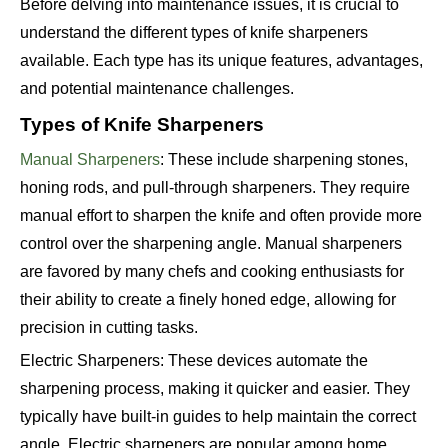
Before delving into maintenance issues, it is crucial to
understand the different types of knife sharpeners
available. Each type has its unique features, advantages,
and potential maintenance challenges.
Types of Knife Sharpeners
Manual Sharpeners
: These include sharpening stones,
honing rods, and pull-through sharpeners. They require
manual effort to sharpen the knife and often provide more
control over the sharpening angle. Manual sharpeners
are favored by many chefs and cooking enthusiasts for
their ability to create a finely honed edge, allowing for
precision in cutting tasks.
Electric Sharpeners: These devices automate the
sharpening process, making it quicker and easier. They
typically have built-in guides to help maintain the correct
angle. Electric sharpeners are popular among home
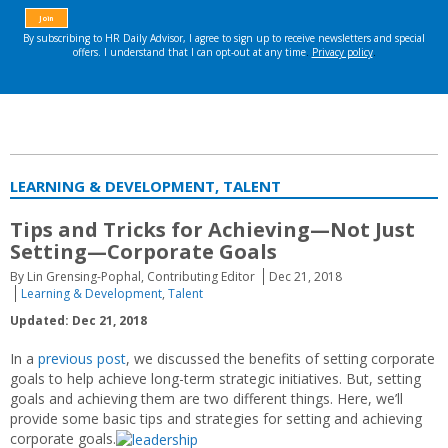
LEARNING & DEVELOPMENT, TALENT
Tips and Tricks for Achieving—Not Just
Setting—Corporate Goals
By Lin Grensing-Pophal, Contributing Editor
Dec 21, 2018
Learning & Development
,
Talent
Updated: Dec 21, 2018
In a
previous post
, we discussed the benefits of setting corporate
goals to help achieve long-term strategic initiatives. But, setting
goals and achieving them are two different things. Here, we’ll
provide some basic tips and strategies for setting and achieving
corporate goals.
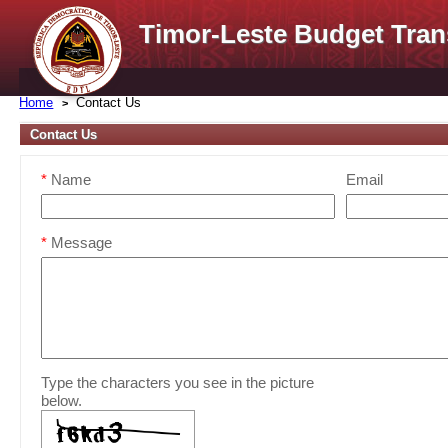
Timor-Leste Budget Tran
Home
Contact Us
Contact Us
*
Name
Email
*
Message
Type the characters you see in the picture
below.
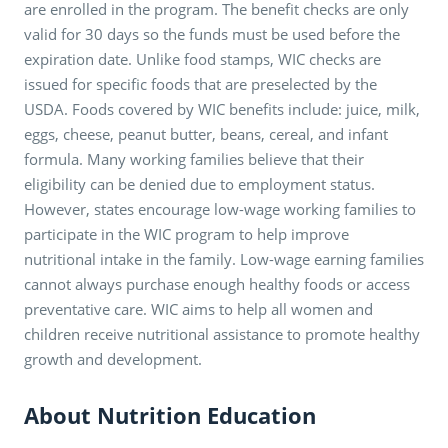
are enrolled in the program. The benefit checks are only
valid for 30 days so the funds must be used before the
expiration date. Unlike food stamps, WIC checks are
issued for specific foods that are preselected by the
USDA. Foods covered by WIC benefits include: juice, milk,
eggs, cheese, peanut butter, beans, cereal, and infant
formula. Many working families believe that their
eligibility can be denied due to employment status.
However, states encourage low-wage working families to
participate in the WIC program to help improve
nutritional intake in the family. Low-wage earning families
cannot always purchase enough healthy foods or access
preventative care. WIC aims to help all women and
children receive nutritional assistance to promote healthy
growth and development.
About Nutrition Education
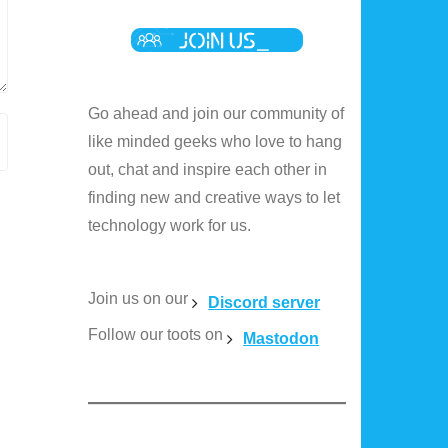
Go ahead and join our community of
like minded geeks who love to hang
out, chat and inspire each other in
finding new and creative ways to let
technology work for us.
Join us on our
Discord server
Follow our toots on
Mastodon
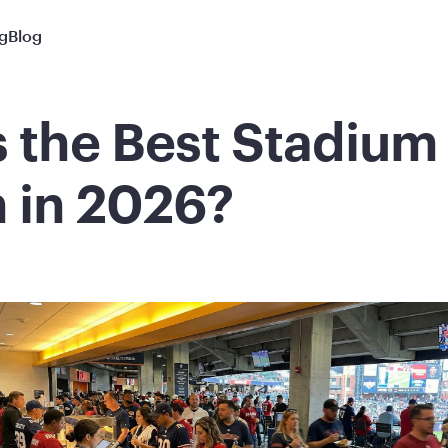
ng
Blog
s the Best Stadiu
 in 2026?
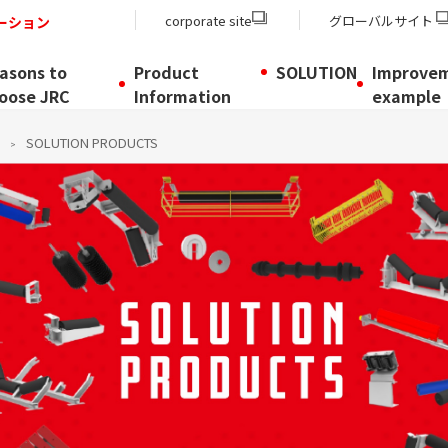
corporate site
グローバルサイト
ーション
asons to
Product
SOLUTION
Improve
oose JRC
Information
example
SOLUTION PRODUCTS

____________________

Please retype the listing exactly, leaving out any images.

Before delving into maintenance issues, it is crucial to
understand the different types of knife sharpeners
available. Each type has its unique features, advantages,
and potential maintenance challenges.
Types of Knife Sharpeners
Manual Sharpeners
: These include sharpening stones,
honing rods, and pull-through sharpeners. They require
manual effort to sharpen the knife and often provide more
control over the sharpening angle. Manual sharpeners
are favored by many chefs and cooking enthusiasts for
their ability to create a finely honed edge, allowing for
precision in cutting tasks.
Electric Sharpeners: These devices automate the
sharpening process, making it quicker and easier. They
typically have built-in guides to help maintain the correct
angle. Electric sharpeners are popular among home
LEARNING & DEVELOPMENT, TALENT
Tips and Tricks for Achieving—Not Just
Setting—Corporate Goals
By Lin Grensing-Pophal, Contributing Editor
Dec 21, 2018
Learning & Development
,
Talent
Updated: Dec 21, 2018
In a
previous post
, we discussed the benefits of setting corporate
goals to help achieve long-term strategic initiatives. But, setting
goals and achieving them are two different things. Here, we’ll
provide some basic tips and strategies for setting and achieving
corporate goals.
Timor-Leste Budget Tran
Home
Contact Us
Contact Us
*
Name
Email
*
Message
Type the characters you see in the picture
below.
are enrolled in the program. The benefit checks are only
valid for 30 days so the funds must be used before the
expiration date. Unlike food stamps, WIC checks are
issued for specific foods that are preselected by the
USDA. Foods covered by WIC benefits include: juice, milk,
eggs, cheese, peanut butter, beans, cereal, and infant
formula. Many working families believe that their
eligibility can be denied due to employment status.
However, states encourage low-wage working families to
participate in the WIC program to help improve
nutritional intake in the family. Low-wage earning families
cannot always purchase enough healthy foods or access
preventative care. WIC aims to help all women and
children receive nutritional assistance to promote healthy
growth and development.
About Nutrition Education
Go ahead and join our community of
like minded geeks who love to hang
out, chat and inspire each other in
finding new and creative ways to let
technology work for us.
Join us on our
Discord server
Follow our toots on
Mastodon
ng
Blog
s the Best Stadiu
 in 2026?
corporate site
グローバルサイト
ーション
asons to
Product
SOLUTION
Improve
oose JRC
Information
example
SOLUTION PRODUCTS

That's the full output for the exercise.